Il 21 e il 22 giugno si votano i Referendum

Le attuali leggi elettorali, una per l’elezione dei deputati (Camera) e l’altra dei senatori (Senato), prevedono un sistema proporzionale (si fa il conteggio dei voti di ciascun partito o raggruppamento di partiti e liste) con premio di maggioranza (si danno più eletti a chi vince le elezioni).
Il premio di maggioranza è attribuito su base nazionale per l’elezione dei deputati alla Camera e su base regionale per l’elezione dei Senatori, il premio va alla “singola lista” o alla “coalizione di liste” che ottiene il maggior numero di voti. Il referendum vuole eliminare la possibilità alle liste di coalizzarsi per vincere e ottenere il premio. Questo meccanismo ha fatto sì che, alle elezioni del 2006 , si siano formate due grandi coalizioni con al proprio interno numerosi partiti, ognuno desideroso di apparire e di mostrare le sue idee e realizzazioni. Conseguenza: gli Italiani hanno assistito alla morte lenta della maggioranza e al supplizio quotidiano di una “alleanza” litigiosa e nemica di se stessa.
In questa situazione il referendum propone tre quesiti per il SI o per il NO dei cittadini:
Il primo quesito (scheda colore verde): elezione della Camera dei deputati. Conteggio dei voti a livello nazionale.
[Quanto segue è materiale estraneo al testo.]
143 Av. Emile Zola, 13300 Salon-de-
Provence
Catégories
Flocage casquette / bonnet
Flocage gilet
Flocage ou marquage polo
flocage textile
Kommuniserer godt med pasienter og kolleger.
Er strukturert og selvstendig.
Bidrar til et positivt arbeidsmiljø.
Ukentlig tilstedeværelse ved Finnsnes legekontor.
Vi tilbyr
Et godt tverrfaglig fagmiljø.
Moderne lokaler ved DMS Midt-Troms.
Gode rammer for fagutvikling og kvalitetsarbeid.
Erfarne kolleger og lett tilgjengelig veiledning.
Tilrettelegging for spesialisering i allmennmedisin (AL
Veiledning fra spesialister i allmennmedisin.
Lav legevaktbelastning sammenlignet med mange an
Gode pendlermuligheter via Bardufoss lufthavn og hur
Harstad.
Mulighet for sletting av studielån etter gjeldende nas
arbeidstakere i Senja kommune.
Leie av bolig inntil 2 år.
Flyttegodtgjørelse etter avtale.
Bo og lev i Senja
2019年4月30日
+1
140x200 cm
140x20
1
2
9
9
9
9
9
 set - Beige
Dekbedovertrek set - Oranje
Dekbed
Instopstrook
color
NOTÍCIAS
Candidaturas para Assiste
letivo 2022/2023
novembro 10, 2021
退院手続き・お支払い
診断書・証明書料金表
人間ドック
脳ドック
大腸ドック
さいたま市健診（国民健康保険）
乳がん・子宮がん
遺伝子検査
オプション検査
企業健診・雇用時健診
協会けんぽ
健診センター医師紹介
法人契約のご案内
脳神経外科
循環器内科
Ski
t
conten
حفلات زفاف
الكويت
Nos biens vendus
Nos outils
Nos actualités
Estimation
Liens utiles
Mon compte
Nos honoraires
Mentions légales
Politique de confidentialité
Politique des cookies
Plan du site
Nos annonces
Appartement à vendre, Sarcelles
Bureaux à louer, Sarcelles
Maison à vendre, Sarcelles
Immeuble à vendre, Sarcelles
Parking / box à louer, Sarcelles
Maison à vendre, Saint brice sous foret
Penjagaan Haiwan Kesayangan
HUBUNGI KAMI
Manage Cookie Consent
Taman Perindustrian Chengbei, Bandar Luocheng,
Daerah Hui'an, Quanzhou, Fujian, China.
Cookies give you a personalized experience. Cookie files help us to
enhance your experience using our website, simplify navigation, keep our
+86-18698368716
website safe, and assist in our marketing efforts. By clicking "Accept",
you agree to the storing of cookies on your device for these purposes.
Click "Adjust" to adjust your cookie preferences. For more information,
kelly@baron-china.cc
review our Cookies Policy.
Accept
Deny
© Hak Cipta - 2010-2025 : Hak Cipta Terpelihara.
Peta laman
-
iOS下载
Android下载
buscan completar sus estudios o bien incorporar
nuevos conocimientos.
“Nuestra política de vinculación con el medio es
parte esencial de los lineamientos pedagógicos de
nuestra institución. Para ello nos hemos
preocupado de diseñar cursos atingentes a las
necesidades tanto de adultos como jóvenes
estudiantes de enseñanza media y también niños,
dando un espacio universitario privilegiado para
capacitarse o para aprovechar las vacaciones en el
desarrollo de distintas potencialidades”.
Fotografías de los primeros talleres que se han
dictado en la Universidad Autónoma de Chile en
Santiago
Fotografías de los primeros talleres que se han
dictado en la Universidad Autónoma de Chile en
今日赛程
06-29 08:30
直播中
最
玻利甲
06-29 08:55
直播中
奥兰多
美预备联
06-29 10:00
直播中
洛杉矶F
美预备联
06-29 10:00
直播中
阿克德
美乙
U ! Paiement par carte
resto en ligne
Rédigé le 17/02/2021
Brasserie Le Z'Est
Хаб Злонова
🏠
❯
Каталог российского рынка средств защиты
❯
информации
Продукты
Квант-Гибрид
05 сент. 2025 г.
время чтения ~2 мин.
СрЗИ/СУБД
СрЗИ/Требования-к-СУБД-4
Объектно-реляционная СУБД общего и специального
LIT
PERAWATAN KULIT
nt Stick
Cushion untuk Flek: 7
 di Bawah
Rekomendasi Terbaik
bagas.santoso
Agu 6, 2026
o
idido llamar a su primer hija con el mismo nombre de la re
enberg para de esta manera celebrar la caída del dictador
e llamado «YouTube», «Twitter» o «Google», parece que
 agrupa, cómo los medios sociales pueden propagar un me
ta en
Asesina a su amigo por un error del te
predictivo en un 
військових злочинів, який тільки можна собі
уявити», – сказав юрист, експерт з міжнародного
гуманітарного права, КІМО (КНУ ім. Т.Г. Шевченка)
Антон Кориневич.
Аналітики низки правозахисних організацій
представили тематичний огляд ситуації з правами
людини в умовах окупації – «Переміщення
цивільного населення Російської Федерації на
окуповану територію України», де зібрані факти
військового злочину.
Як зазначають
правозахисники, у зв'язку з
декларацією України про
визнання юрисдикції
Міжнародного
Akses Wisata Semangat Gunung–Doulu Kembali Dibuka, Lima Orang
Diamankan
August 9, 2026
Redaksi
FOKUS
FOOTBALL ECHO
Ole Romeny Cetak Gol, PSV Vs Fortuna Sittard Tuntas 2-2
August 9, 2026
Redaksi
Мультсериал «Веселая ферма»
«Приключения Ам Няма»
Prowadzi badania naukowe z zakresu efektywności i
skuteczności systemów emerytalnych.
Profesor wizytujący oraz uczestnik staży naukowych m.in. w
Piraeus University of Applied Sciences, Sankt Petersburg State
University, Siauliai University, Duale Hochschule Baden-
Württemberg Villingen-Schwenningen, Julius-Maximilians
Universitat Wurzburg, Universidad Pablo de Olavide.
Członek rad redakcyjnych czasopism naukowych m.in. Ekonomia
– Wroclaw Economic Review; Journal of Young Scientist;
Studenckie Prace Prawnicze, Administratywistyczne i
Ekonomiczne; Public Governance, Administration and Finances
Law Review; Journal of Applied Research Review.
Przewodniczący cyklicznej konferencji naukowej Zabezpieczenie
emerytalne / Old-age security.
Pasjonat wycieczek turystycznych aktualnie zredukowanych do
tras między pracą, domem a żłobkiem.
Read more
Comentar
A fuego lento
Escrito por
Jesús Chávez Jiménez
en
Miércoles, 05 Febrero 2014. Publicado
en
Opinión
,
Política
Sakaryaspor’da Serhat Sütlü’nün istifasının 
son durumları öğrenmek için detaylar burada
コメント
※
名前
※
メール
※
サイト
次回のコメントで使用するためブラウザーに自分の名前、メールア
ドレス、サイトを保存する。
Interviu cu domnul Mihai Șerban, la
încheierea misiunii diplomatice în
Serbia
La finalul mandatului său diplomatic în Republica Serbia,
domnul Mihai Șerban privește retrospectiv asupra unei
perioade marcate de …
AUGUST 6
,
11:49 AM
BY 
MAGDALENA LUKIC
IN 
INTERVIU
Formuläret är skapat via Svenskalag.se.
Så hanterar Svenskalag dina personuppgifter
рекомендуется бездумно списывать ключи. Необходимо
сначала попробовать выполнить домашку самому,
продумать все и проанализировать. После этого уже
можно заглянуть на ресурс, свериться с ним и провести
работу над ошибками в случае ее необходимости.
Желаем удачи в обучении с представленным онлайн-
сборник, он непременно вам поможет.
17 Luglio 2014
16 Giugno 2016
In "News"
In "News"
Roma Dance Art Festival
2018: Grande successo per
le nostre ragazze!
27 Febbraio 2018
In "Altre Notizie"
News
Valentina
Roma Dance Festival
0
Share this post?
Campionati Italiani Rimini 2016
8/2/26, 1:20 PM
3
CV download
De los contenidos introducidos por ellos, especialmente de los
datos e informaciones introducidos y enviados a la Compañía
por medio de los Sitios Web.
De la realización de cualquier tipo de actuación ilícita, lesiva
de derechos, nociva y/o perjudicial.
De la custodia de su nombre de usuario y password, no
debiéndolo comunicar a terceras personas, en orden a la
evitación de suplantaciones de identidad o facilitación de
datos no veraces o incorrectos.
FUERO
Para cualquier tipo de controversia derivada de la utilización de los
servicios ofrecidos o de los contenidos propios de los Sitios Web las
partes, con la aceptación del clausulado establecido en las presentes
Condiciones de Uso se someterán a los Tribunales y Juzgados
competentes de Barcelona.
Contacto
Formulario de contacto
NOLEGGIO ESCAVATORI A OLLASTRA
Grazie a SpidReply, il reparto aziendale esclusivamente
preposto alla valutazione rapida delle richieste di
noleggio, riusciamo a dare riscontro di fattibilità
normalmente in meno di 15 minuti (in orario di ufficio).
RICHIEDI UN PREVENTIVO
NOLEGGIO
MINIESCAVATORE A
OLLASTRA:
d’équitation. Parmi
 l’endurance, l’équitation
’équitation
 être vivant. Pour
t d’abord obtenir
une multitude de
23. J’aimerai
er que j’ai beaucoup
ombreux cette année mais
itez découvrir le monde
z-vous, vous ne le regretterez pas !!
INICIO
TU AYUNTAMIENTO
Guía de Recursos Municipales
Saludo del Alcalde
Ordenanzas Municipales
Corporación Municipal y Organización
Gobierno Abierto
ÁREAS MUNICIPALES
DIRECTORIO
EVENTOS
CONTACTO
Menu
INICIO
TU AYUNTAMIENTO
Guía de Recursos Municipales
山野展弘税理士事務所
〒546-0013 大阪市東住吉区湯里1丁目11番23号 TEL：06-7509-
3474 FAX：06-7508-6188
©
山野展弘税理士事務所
Basta coalizioni tra liste. Il premio di maggioranza va non alla coalizione ma al singolo partito o lista più votato alla Camera dei deputati. La soglia di sbarramento è al 4% (una lista che non prende il 4% dei voti non elegge nessuno).
Il secondo quesito (scheda colore bianco): elezione del Senato della Repubblica: basta coalizioni tra liste. Il conteggio dei voti si effettua a livello regionale e il premio di maggioranza va non alla coalizione ma alla singola lista più votata al Senato. La soglia di sbarramento è all’8% (la lista che non raggiunge questa percentuale non elegge nessuno).
Perciò i primi due quesiti cancellano, nel caso di vittoria al referendum, il meccanismo che prevede l’attribuzione del premio di maggioranza alla coalizione che ottiene più voti per assegnarlo alla singola lista più votata. Obiettivo: impedire che si creino coalizioni a solo scopo elettorale che poi tornano a dividersi in gruppi autonomi.
Il terzo quesito (scheda colore rosso): il referendum propone l’abrogazione delle candidature multiple e della scelta da parte del capo partito eletto in più di una circoscrizione di chi andrà al Parlamento. Oggi un candidato ‘acchiappa voti’ (Berlusconi, Bossi, Di Pietro….) ha la possibilità di candidarsi in più circoscrizioni, anche in tutte. Viene eletto in più luoghi e, optando per uno dei seggi vinti, permette che il primo dei non eletti della propria lista subentri nel seggio al quale rinuncia: ha perciò il potere di decidere chi siederà o no in Parlamento, disponendo così del destino di altri candidati. Il fenomeno coinvolge circa 1/3 dei parlamentari: parlamentari per grazia ricevuta. Questa cooptazione induce ad atteggiamenti di sudditanza, squalificando la natura e la dignità della funzione parlamentare. Se l’esito del referendum sarà positivo, ogni candidato potrà candidarsi solo in una circoscrizione.
In conclusione votare Sì ai quesiti referendari non significa peggiorare una legge sbagliata, al contrario un esito positivo della consultazione obbligherebbe ad una discussione parlamentare per una nuova legge elettorale che coniughi l’esigenza della stabilità della maggioranza di governo e il diritto dei cittadini di scegliere i propri parlamentari.
IL 20 e il 21 giugno andiamo ai seggi e votiamo tre SI convinti, per cambiare una legge sbagliata.